Castillo-Garit Juan A, Marrero-Ponce Yovani, Escobar Jeanette, Torrens Francisco, Rotondo Richard
Applied Chemistry Research Center, Central University of Las Villas, Santa Clara, 54830, Villa Clara, Cuba.
Chemosphere. 2008 Sep;73(3):415-27. doi: 10.1016/j.chemosphere.2008.05.024. Epub 2008 Jul 1.
The main aim of the study was to develop quantitative structure-activity relationship (QSAR) models for the prediction of aquatic toxicity using atom-based non-stochastic and stochastic linear indices. The used dataset consist of 392 benzene derivatives, separated into training and test sets, for which toxicity data to the ciliate Tetrahymena pyriformis were available. Using multiple linear regression, two statistically significant QSAR models were obtained with non-stochastic (R2=0.791 and s=0.344) and stochastic (R2=0.799 and s=0.343) linear indices. A leave-one-out (LOO) cross-validation procedure was carried out achieving values of q2=0.781 (scv=0.348) and q2=0.786 (scv=0.350), respectively. In addition, a validation through an external test set was performed, which yields significant values of Rpred2 of 0.762 and 0.797. A brief study of the influence of the statistical outliers in QSAR's model development was also carried out. Finally, our method was compared with other approaches implemented in the Dragon software achieving better results. The non-stochastic and stochastic linear indices appear to provide an interesting alternative to costly and time-consuming experiments for determining toxicity.

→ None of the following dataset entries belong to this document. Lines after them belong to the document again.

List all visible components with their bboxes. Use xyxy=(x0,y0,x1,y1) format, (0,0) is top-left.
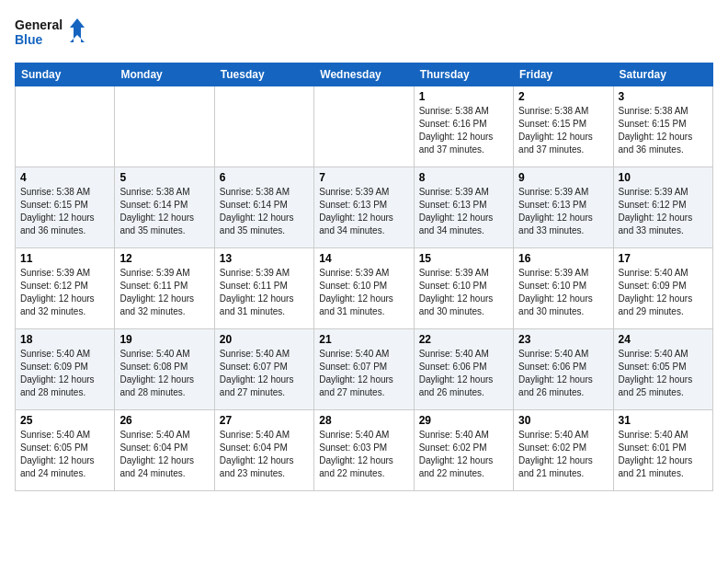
day-number: 15 xyxy=(419,252,508,265)
calendar-cell: 7Sunrise: 5:39 AMSunset: 6:13 PMDaylight… xyxy=(314,167,414,248)
weekday-header-thursday: Thursday xyxy=(414,63,513,86)
day-number: 8 xyxy=(419,171,508,184)
day-info: Sunrise: 5:40 AMSunset: 6:02 PMDaylight:… xyxy=(419,429,508,480)
calendar-body: 1Sunrise: 5:38 AMSunset: 6:16 PMDaylight… xyxy=(16,86,713,491)
day-number: 11 xyxy=(20,252,109,265)
day-info: Sunrise: 5:40 AMSunset: 6:06 PMDaylight:… xyxy=(518,348,608,399)
day-number: 3 xyxy=(619,90,708,103)
day-number: 7 xyxy=(319,171,408,184)
day-info: Sunrise: 5:40 AMSunset: 6:02 PMDaylight:… xyxy=(518,429,608,480)
calendar-cell: 5Sunrise: 5:38 AMSunset: 6:14 PMDaylight… xyxy=(115,167,214,248)
calendar-cell xyxy=(314,86,414,167)
calendar-cell: 3Sunrise: 5:38 AMSunset: 6:15 PMDaylight… xyxy=(613,86,712,167)
day-info: Sunrise: 5:39 AMSunset: 6:10 PMDaylight:… xyxy=(518,267,608,318)
calendar-cell: 24Sunrise: 5:40 AMSunset: 6:05 PMDayligh… xyxy=(613,329,712,410)
day-number: 17 xyxy=(619,252,708,265)
day-number: 27 xyxy=(220,414,309,427)
day-info: Sunrise: 5:40 AMSunset: 6:07 PMDaylight:… xyxy=(220,348,309,399)
week-row-2: 4Sunrise: 5:38 AMSunset: 6:15 PMDaylight… xyxy=(16,167,713,248)
day-number: 4 xyxy=(20,171,109,184)
weekday-header-wednesday: Wednesday xyxy=(314,63,414,86)
day-number: 10 xyxy=(619,171,708,184)
calendar-cell: 8Sunrise: 5:39 AMSunset: 6:13 PMDaylight… xyxy=(414,167,513,248)
day-number: 19 xyxy=(119,333,209,346)
weekday-header-sunday: Sunday xyxy=(16,63,115,86)
day-info: Sunrise: 5:39 AMSunset: 6:11 PMDaylight:… xyxy=(119,267,209,318)
day-number: 25 xyxy=(20,414,109,427)
calendar-cell: 17Sunrise: 5:40 AMSunset: 6:09 PMDayligh… xyxy=(613,248,712,329)
day-info: Sunrise: 5:38 AMSunset: 6:15 PMDaylight:… xyxy=(619,105,708,156)
day-info: Sunrise: 5:39 AMSunset: 6:12 PMDaylight:… xyxy=(20,267,109,318)
calendar-cell: 2Sunrise: 5:38 AMSunset: 6:15 PMDaylight… xyxy=(514,86,613,167)
calendar-cell: 28Sunrise: 5:40 AMSunset: 6:03 PMDayligh… xyxy=(314,410,414,491)
day-number: 14 xyxy=(319,252,408,265)
calendar-cell: 1Sunrise: 5:38 AMSunset: 6:16 PMDaylight… xyxy=(414,86,513,167)
day-info: Sunrise: 5:39 AMSunset: 6:12 PMDaylight:… xyxy=(619,186,708,237)
calendar-cell: 13Sunrise: 5:39 AMSunset: 6:11 PMDayligh… xyxy=(214,248,313,329)
day-info: Sunrise: 5:40 AMSunset: 6:07 PMDaylight:… xyxy=(319,348,408,399)
weekday-header-tuesday: Tuesday xyxy=(214,63,313,86)
calendar-cell: 10Sunrise: 5:39 AMSunset: 6:12 PMDayligh… xyxy=(613,167,712,248)
day-number: 23 xyxy=(518,333,608,346)
day-info: Sunrise: 5:39 AMSunset: 6:10 PMDaylight:… xyxy=(419,267,508,318)
calendar-cell xyxy=(115,86,214,167)
calendar-cell: 16Sunrise: 5:39 AMSunset: 6:10 PMDayligh… xyxy=(514,248,613,329)
day-info: Sunrise: 5:40 AMSunset: 6:03 PMDaylight:… xyxy=(319,429,408,480)
week-row-4: 18Sunrise: 5:40 AMSunset: 6:09 PMDayligh… xyxy=(16,329,713,410)
calendar-table: SundayMondayTuesdayWednesdayThursdayFrid… xyxy=(15,63,713,491)
day-info: Sunrise: 5:38 AMSunset: 6:16 PMDaylight:… xyxy=(419,105,508,156)
week-row-5: 25Sunrise: 5:40 AMSunset: 6:05 PMDayligh… xyxy=(16,410,713,491)
calendar-cell: 23Sunrise: 5:40 AMSunset: 6:06 PMDayligh… xyxy=(514,329,613,410)
calendar-cell: 19Sunrise: 5:40 AMSunset: 6:08 PMDayligh… xyxy=(115,329,214,410)
calendar-cell: 4Sunrise: 5:38 AMSunset: 6:15 PMDaylight… xyxy=(16,167,115,248)
calendar-cell: 26Sunrise: 5:40 AMSunset: 6:04 PMDayligh… xyxy=(115,410,214,491)
svg-text:General: General xyxy=(15,17,63,32)
day-info: Sunrise: 5:40 AMSunset: 6:06 PMDaylight:… xyxy=(419,348,508,399)
day-number: 22 xyxy=(419,333,508,346)
week-row-3: 11Sunrise: 5:39 AMSunset: 6:12 PMDayligh… xyxy=(16,248,713,329)
calendar-cell: 20Sunrise: 5:40 AMSunset: 6:07 PMDayligh… xyxy=(214,329,313,410)
day-number: 2 xyxy=(518,90,608,103)
day-info: Sunrise: 5:38 AMSunset: 6:15 PMDaylight:… xyxy=(20,186,109,237)
calendar-cell: 22Sunrise: 5:40 AMSunset: 6:06 PMDayligh… xyxy=(414,329,513,410)
day-number: 29 xyxy=(419,414,508,427)
day-info: Sunrise: 5:40 AMSunset: 6:04 PMDaylight:… xyxy=(220,429,309,480)
day-info: Sunrise: 5:39 AMSunset: 6:13 PMDaylight:… xyxy=(419,186,508,237)
calendar-cell: 31Sunrise: 5:40 AMSunset: 6:01 PMDayligh… xyxy=(613,410,712,491)
calendar-cell xyxy=(16,86,115,167)
day-number: 26 xyxy=(119,414,209,427)
header: General Blue xyxy=(15,15,713,55)
day-number: 13 xyxy=(220,252,309,265)
calendar-cell: 18Sunrise: 5:40 AMSunset: 6:09 PMDayligh… xyxy=(16,329,115,410)
day-info: Sunrise: 5:40 AMSunset: 6:05 PMDaylight:… xyxy=(619,348,708,399)
day-info: Sunrise: 5:40 AMSunset: 6:05 PMDaylight:… xyxy=(20,429,109,480)
calendar-cell: 12Sunrise: 5:39 AMSunset: 6:11 PMDayligh… xyxy=(115,248,214,329)
day-info: Sunrise: 5:38 AMSunset: 6:14 PMDaylight:… xyxy=(119,186,209,237)
calendar-cell: 9Sunrise: 5:39 AMSunset: 6:13 PMDaylight… xyxy=(514,167,613,248)
day-number: 24 xyxy=(619,333,708,346)
day-info: Sunrise: 5:38 AMSunset: 6:15 PMDaylight:… xyxy=(518,105,608,156)
calendar-cell: 14Sunrise: 5:39 AMSunset: 6:10 PMDayligh… xyxy=(314,248,414,329)
logo-svg: General Blue xyxy=(15,15,88,55)
calendar-cell: 29Sunrise: 5:40 AMSunset: 6:02 PMDayligh… xyxy=(414,410,513,491)
calendar-cell: 25Sunrise: 5:40 AMSunset: 6:05 PMDayligh… xyxy=(16,410,115,491)
day-info: Sunrise: 5:39 AMSunset: 6:10 PMDaylight:… xyxy=(319,267,408,318)
week-row-1: 1Sunrise: 5:38 AMSunset: 6:16 PMDaylight… xyxy=(16,86,713,167)
calendar-cell: 30Sunrise: 5:40 AMSunset: 6:02 PMDayligh… xyxy=(514,410,613,491)
day-number: 6 xyxy=(220,171,309,184)
svg-text:Blue: Blue xyxy=(15,32,43,47)
weekday-header-saturday: Saturday xyxy=(613,63,712,86)
day-number: 21 xyxy=(319,333,408,346)
day-info: Sunrise: 5:40 AMSunset: 6:08 PMDaylight:… xyxy=(119,348,209,399)
day-info: Sunrise: 5:40 AMSunset: 6:09 PMDaylight:… xyxy=(619,267,708,318)
svg-marker-2 xyxy=(70,18,85,42)
day-info: Sunrise: 5:39 AMSunset: 6:13 PMDaylight:… xyxy=(319,186,408,237)
weekday-header-friday: Friday xyxy=(514,63,613,86)
day-number: 5 xyxy=(119,171,209,184)
calendar-cell: 11Sunrise: 5:39 AMSunset: 6:12 PMDayligh… xyxy=(16,248,115,329)
day-number: 16 xyxy=(518,252,608,265)
day-number: 31 xyxy=(619,414,708,427)
weekday-header-row: SundayMondayTuesdayWednesdayThursdayFrid… xyxy=(16,63,713,86)
day-number: 12 xyxy=(119,252,209,265)
logo: General Blue xyxy=(15,15,88,55)
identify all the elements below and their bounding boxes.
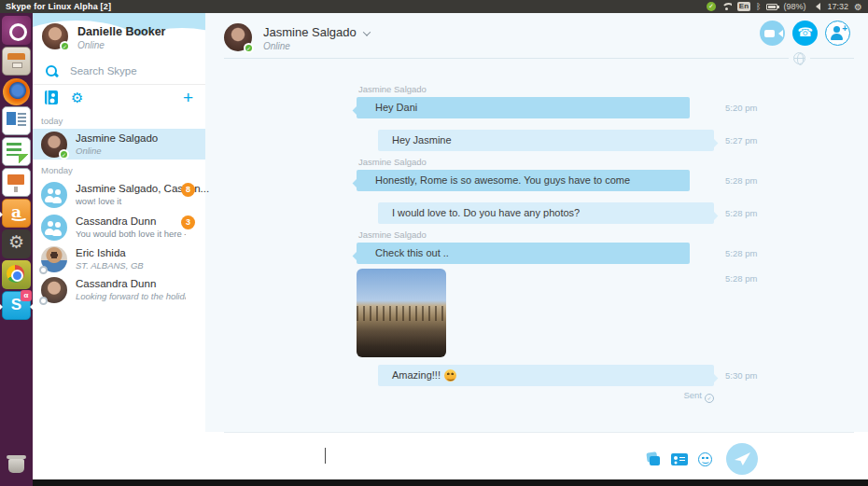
- sender-label: Jasmine Salgado: [358, 84, 756, 94]
- launcher-item-ubuntu-dash[interactable]: [2, 16, 31, 45]
- volume-icon[interactable]: [812, 3, 820, 10]
- globe-icon: [793, 52, 805, 64]
- avatar: [41, 246, 67, 272]
- send-button[interactable]: [726, 443, 758, 475]
- shared-photo[interactable]: [357, 269, 446, 357]
- battery-icon[interactable]: [766, 4, 777, 10]
- message-bubble: Hey Dani: [357, 97, 690, 118]
- add-icon[interactable]: +: [183, 90, 193, 106]
- launcher-item-system-settings[interactable]: ⚙: [2, 229, 31, 258]
- desktop-edge: [33, 479, 868, 486]
- section-label-today: today: [33, 110, 205, 129]
- contacts-icon[interactable]: [45, 90, 58, 104]
- launcher-item-libreoffice-impress[interactable]: [2, 168, 31, 197]
- conversation-item-eric[interactable]: Eric Ishida ST. ALBANS, GB: [33, 243, 205, 274]
- unread-badge: 3: [181, 215, 195, 229]
- profile-status: Online: [77, 40, 105, 50]
- search-bar: [33, 58, 205, 84]
- message-incoming[interactable]: Hey Dani 5:20 pm: [357, 97, 756, 118]
- chat-contact-status: Online: [263, 41, 290, 51]
- launcher-item-skype[interactable]: S α: [2, 291, 31, 320]
- message-time: 5:28 pm: [725, 248, 757, 258]
- chat-panel: ✓ Jasmine Salgado Online ☎ + Jasmine Sal…: [205, 13, 868, 479]
- sender-label: Jasmine Salgado: [358, 157, 756, 167]
- avatar[interactable]: ✓: [42, 23, 68, 49]
- video-call-button[interactable]: [760, 21, 785, 46]
- offline-status-icon: [39, 266, 48, 274]
- chat-contact-name[interactable]: Jasmine Salgado: [263, 25, 370, 39]
- message-incoming[interactable]: Check this out .. 5:28 pm: [357, 243, 756, 264]
- bluetooth-icon[interactable]: ᛒ: [756, 2, 761, 11]
- emoticon-picker-icon[interactable]: [698, 452, 712, 466]
- gear-icon[interactable]: ⚙: [71, 90, 83, 104]
- unity-launcher: a ⚙ S α: [0, 13, 33, 486]
- wifi-icon[interactable]: [721, 3, 732, 10]
- message-bubble: Amazing!!!: [378, 365, 714, 386]
- message-outgoing[interactable]: Hey Jasmine 5:27 pm: [378, 130, 756, 151]
- grinning-face-emoji: [444, 369, 456, 382]
- section-label-monday: Monday: [33, 160, 205, 178]
- add-participant-button[interactable]: +: [825, 21, 850, 46]
- launcher-item-amazon[interactable]: a: [2, 199, 31, 228]
- keyboard-layout-indicator[interactable]: En: [737, 2, 750, 11]
- message-list: Jasmine Salgado Hey Dani 5:20 pm Hey Jas…: [357, 84, 756, 403]
- message-incoming[interactable]: Honestly, Rome is so awesome. You guys h…: [357, 170, 756, 191]
- conversation-item-jasmine[interactable]: ✓ Jasmine Salgado Online: [33, 129, 205, 160]
- message-image[interactable]: 5:28 pm: [357, 269, 756, 357]
- window-title: Skype for Linux Alpha [2]: [6, 2, 111, 11]
- search-input[interactable]: [70, 65, 191, 76]
- send-photo-icon[interactable]: [647, 452, 661, 465]
- sidebar-toolbar: ⚙ +: [33, 84, 205, 110]
- send-contact-icon[interactable]: [671, 453, 688, 465]
- message-bubble: Honestly, Rome is so awesome. You guys h…: [357, 170, 690, 191]
- online-status-icon: ✓: [59, 149, 69, 160]
- online-status-icon: ✓: [60, 41, 70, 51]
- profile-header: ✓ Danielle Booker Online: [33, 13, 205, 58]
- message-time: 5:27 pm: [725, 135, 757, 146]
- avatar[interactable]: ✓: [224, 23, 252, 51]
- message-time: 5:30 pm: [725, 370, 757, 381]
- launcher-item-libreoffice-writer[interactable]: [2, 106, 31, 135]
- sender-label: Jasmine Salgado: [358, 229, 756, 240]
- online-status-icon: ✓: [244, 43, 254, 53]
- conversation-item-cassandra[interactable]: Cassandra Dunn Looking forward to the ho…: [33, 274, 205, 305]
- search-icon[interactable]: [45, 64, 59, 78]
- message-outgoing[interactable]: I would love to. Do you have any photos?…: [378, 202, 756, 224]
- session-gear-icon[interactable]: ⚙: [854, 2, 862, 12]
- message-time: 5:20 pm: [725, 103, 757, 113]
- call-toolbar: ☎ +: [760, 21, 850, 46]
- clock[interactable]: 17:32: [828, 2, 849, 11]
- launcher-item-firefox[interactable]: [3, 78, 30, 105]
- amazon-letter: a: [3, 202, 30, 221]
- message-bubble: I would love to. Do you have any photos?: [378, 202, 714, 224]
- launcher-item-files[interactable]: [2, 47, 31, 76]
- message-composer[interactable]: [205, 432, 868, 479]
- conversation-item-group-1[interactable]: Jasmine Salgado, Cassan... wow! love it …: [33, 178, 205, 211]
- profile-name[interactable]: Danielle Booker: [77, 25, 165, 38]
- message-bubble: Hey Jasmine: [378, 130, 714, 151]
- launcher-item-trash[interactable]: [2, 451, 31, 479]
- contact-mood: Looking forward to the holidays: [76, 291, 186, 302]
- message-time: 5:28 pm: [725, 175, 757, 186]
- launcher-item-libreoffice-calc[interactable]: [2, 137, 31, 166]
- delivery-status: Sent✓: [357, 390, 714, 403]
- contact-name: Eric Ishida: [76, 246, 144, 259]
- battery-percent: (98%): [783, 2, 805, 11]
- group-avatar-icon: [41, 182, 67, 208]
- message-bubble: Check this out ..: [357, 243, 690, 264]
- system-tray: ✓ En ᛒ (98%) 17:32 ⚙: [707, 2, 862, 12]
- composer-toolbar: [647, 443, 758, 475]
- contact-status: Online: [76, 146, 158, 157]
- last-message-preview: wow! love it: [76, 196, 186, 207]
- updates-ok-icon[interactable]: ✓: [707, 2, 716, 11]
- divider: [224, 58, 854, 59]
- plus-icon: +: [842, 24, 847, 34]
- settings-gear-icon: ⚙: [2, 231, 31, 253]
- sent-check-icon: ✓: [705, 394, 714, 403]
- voice-call-button[interactable]: ☎: [792, 21, 818, 46]
- launcher-item-chrome[interactable]: [2, 260, 31, 289]
- contact-name: Cassandra Dunn: [76, 215, 186, 228]
- message-outgoing[interactable]: Amazing!!! 5:30 pm: [378, 365, 756, 386]
- alpha-badge: α: [21, 290, 32, 301]
- conversation-item-group-2[interactable]: Cassandra Dunn You would both love it he…: [33, 211, 205, 243]
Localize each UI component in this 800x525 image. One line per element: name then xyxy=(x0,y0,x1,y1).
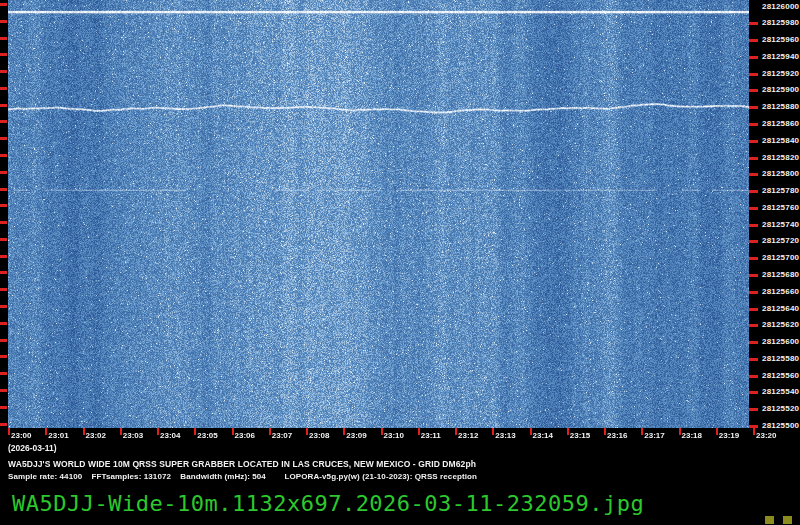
time-tick-label: 23:14 xyxy=(533,431,553,440)
freq-tick-label: 28125580 xyxy=(762,354,799,363)
freq-tick-mark-right xyxy=(749,123,758,126)
freq-tick-mark-right xyxy=(749,391,758,394)
freq-tick-label: 28125980 xyxy=(762,18,799,27)
time-tick-label: 23:10 xyxy=(384,431,404,440)
freq-tick-mark-right xyxy=(749,375,758,378)
freq-tick-mark-right xyxy=(749,106,758,109)
freq-tick-mark-left xyxy=(0,3,7,6)
freq-tick-mark-left xyxy=(0,339,7,342)
time-tick-label: 23:19 xyxy=(719,431,739,440)
freq-tick-label: 28125960 xyxy=(762,35,799,44)
freq-tick-mark-left xyxy=(0,53,7,56)
freq-tick-mark-left xyxy=(0,389,7,392)
freq-tick-mark-right xyxy=(749,190,758,193)
freq-tick-mark-right xyxy=(749,140,758,143)
freq-tick-label: 28125620 xyxy=(762,320,799,329)
time-tick-mark xyxy=(83,428,85,435)
freq-tick-mark-left xyxy=(0,70,7,73)
freq-tick-mark-left xyxy=(0,355,7,358)
freq-tick-mark-left xyxy=(0,322,7,325)
freq-tick-mark-right xyxy=(749,324,758,327)
freq-tick-mark-right xyxy=(749,257,758,260)
time-tick-mark xyxy=(343,428,345,435)
date-label: (2026-03-11) xyxy=(8,443,57,453)
filename-caption: WA5DJJ-Wide-10m.1132x697.2026-03-11-2320… xyxy=(12,491,644,516)
freq-tick-label: 28125540 xyxy=(762,387,799,396)
time-tick-mark xyxy=(381,428,383,435)
freq-tick-mark-left xyxy=(0,20,7,23)
freq-tick-label: 28125860 xyxy=(762,119,799,128)
freq-tick-mark-right xyxy=(749,157,758,160)
freq-tick-label: 28125680 xyxy=(762,270,799,279)
freq-tick-mark-right xyxy=(749,341,758,344)
time-tick-label: 23:04 xyxy=(160,431,180,440)
freq-tick-mark-right xyxy=(749,56,758,59)
freq-tick-mark-left xyxy=(0,120,7,123)
freq-tick-label: 28125800 xyxy=(762,169,799,178)
time-tick-label: 23:05 xyxy=(197,431,217,440)
time-tick-label: 23:13 xyxy=(495,431,515,440)
time-tick-mark xyxy=(753,428,755,435)
freq-tick-mark-left xyxy=(0,171,7,174)
freq-tick-label: 28125820 xyxy=(762,153,799,162)
freq-tick-label: 28125740 xyxy=(762,220,799,229)
freq-tick-mark-left xyxy=(0,423,7,426)
time-tick-label: 23:07 xyxy=(272,431,292,440)
freq-tick-mark-left xyxy=(0,37,7,40)
settings-info: Sample rate: 44100 FFTsamples: 131072 Ba… xyxy=(8,472,477,481)
freq-tick-mark-left xyxy=(0,188,7,191)
freq-tick-label: 28125660 xyxy=(762,287,799,296)
time-tick-mark xyxy=(418,428,420,435)
time-tick-label: 23:16 xyxy=(607,431,627,440)
freq-tick-mark-right xyxy=(749,308,758,311)
time-tick-mark xyxy=(232,428,234,435)
time-tick-mark xyxy=(269,428,271,435)
freq-tick-label: 28125700 xyxy=(762,253,799,262)
freq-tick-label: 28125560 xyxy=(762,371,799,380)
freq-tick-mark-right xyxy=(749,291,758,294)
freq-tick-mark-left xyxy=(0,305,7,308)
freq-tick-mark-left xyxy=(0,271,7,274)
time-tick-mark xyxy=(194,428,196,435)
time-tick-mark xyxy=(455,428,457,435)
time-tick-mark xyxy=(120,428,122,435)
time-tick-mark xyxy=(530,428,532,435)
freq-tick-label: 28125760 xyxy=(762,203,799,212)
freq-tick-mark-left xyxy=(0,288,7,291)
qrss-grabber-image: 2812600028125980281259602812594028125920… xyxy=(0,0,800,525)
time-tick-label: 23:01 xyxy=(48,431,68,440)
time-tick-label: 23:20 xyxy=(756,431,776,440)
time-tick-label: 23:15 xyxy=(570,431,590,440)
freq-tick-mark-right xyxy=(749,224,758,227)
freq-tick-label: 28125780 xyxy=(762,186,799,195)
freq-tick-label: 28125520 xyxy=(762,404,799,413)
freq-tick-label: 28126000 xyxy=(762,2,799,11)
freq-tick-mark-left xyxy=(0,221,7,224)
spectrogram-canvas xyxy=(8,0,749,428)
freq-tick-label: 28125840 xyxy=(762,136,799,145)
freq-tick-label: 28125720 xyxy=(762,236,799,245)
time-tick-mark xyxy=(8,428,10,435)
freq-tick-mark-right xyxy=(749,274,758,277)
corner-marker-icon xyxy=(765,516,774,524)
time-tick-label: 23:17 xyxy=(644,431,664,440)
time-tick-label: 23:09 xyxy=(346,431,366,440)
time-tick-mark xyxy=(604,428,606,435)
freq-tick-mark-right xyxy=(749,240,758,243)
freq-tick-mark-left xyxy=(0,238,7,241)
time-tick-label: 23:03 xyxy=(123,431,143,440)
time-tick-mark xyxy=(492,428,494,435)
time-tick-label: 23:12 xyxy=(458,431,478,440)
freq-tick-label: 28125880 xyxy=(762,102,799,111)
freq-tick-label: 28125940 xyxy=(762,52,799,61)
freq-tick-mark-right xyxy=(749,39,758,42)
time-tick-mark xyxy=(716,428,718,435)
time-tick-mark xyxy=(157,428,159,435)
freq-tick-mark-right xyxy=(749,207,758,210)
time-tick-mark xyxy=(45,428,47,435)
freq-tick-label: 28125640 xyxy=(762,304,799,313)
time-tick-label: 23:00 xyxy=(11,431,31,440)
time-tick-mark xyxy=(306,428,308,435)
time-tick-label: 23:02 xyxy=(86,431,106,440)
freq-tick-mark-left xyxy=(0,406,7,409)
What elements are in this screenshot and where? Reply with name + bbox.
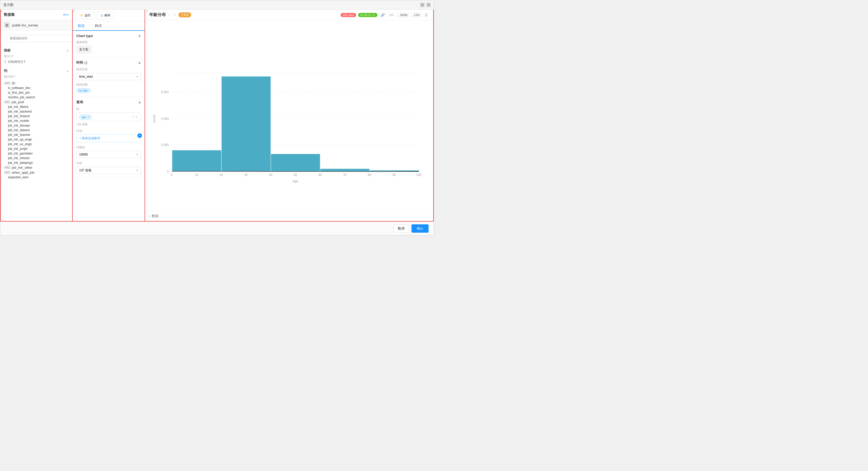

该研究的主要目的是使用基于原子的非随机和随机线性指标开发用于预测水生毒性的定量构效关系(QSAR)模型。所使用的数据集由392种苯衍生物组成,分为训练集和测试集,可获得这些化合物对梨形四膜虫的毒性数据。通过多元线性回归,利用非随机(R2 = 0.791,s = 0.344)和随机(R2 = 0.799,s = 0.343)线性指标获得了两个具有统计学意义的QSAR模型。进行了留一法(LOO)交叉验证,分别得到q2 = 0.781(scv = 0.348)和q2 = 0.786(scv = 0.350)的值。此外,通过外部测试集进行了验证,得到的Rpred2值分别为0.762和0.797。还对QSAR模型开发中统计异常值的影响进行了简要研究。最后,将我们的方法与Dragon软件中实现的其他方法进行了比较,取得了更好的结果。非随机和随机线性指标似乎为确定毒性的昂贵且耗时的实验提供了一种有趣的替代方法。